Required work >> What is needed here is an exact repetition of the records below, beginning at the line that has "inquieto. Aspiras a" and stopping after the line that has "sentía ilusionado por".

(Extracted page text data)

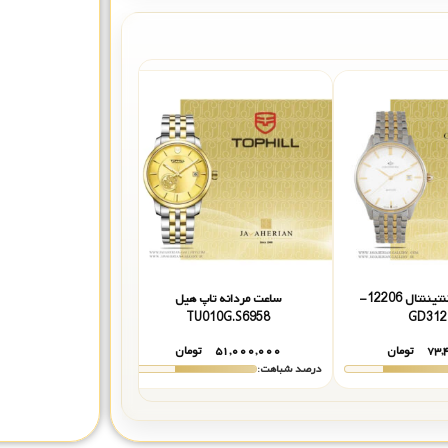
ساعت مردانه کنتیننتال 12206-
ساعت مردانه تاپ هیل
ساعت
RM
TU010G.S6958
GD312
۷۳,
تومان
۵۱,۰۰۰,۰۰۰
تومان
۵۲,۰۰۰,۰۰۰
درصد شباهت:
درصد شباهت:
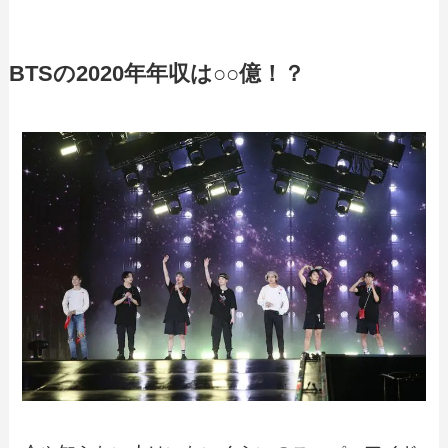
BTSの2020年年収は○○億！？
* * *
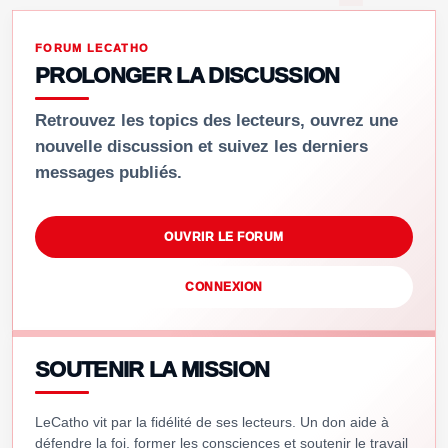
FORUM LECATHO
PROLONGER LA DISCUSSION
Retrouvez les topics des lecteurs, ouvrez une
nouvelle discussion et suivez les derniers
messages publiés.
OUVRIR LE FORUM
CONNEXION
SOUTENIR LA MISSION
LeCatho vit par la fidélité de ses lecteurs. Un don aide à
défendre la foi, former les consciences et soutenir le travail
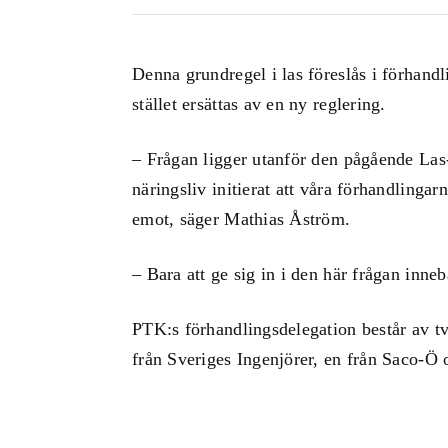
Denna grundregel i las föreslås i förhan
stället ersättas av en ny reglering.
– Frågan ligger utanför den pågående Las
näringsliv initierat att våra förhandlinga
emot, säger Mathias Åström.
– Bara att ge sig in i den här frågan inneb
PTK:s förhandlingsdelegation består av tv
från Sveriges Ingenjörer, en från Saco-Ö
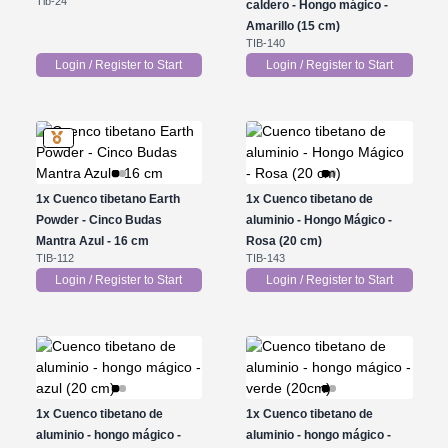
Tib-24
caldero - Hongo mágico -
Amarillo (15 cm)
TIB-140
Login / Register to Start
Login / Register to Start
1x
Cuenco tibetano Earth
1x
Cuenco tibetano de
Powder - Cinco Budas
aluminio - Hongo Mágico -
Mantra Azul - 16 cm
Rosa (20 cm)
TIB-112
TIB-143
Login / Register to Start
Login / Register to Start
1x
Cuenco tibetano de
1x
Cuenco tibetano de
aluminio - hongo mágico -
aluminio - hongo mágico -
==
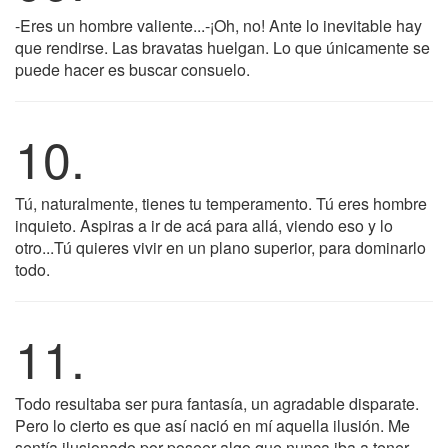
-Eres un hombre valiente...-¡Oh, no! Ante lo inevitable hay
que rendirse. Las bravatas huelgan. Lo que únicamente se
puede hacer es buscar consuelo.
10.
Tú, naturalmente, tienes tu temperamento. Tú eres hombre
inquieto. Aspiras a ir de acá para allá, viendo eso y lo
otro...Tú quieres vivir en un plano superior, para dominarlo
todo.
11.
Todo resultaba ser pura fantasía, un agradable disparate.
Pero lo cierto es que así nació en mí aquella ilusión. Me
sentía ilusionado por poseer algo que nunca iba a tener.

Solution below >>
inquieto. Aspiras a ir de acá para allá, viendo eso y lo
otro...Tú quieres vivir en un plano superior, para dominarlo
todo.
11.
Todo resultaba ser pura fantasía, un agradable disparate.
Pero lo cierto es que así nació en mí aquella ilusión. Me
sentía ilusionado por poseer algo que nunca iba a tener.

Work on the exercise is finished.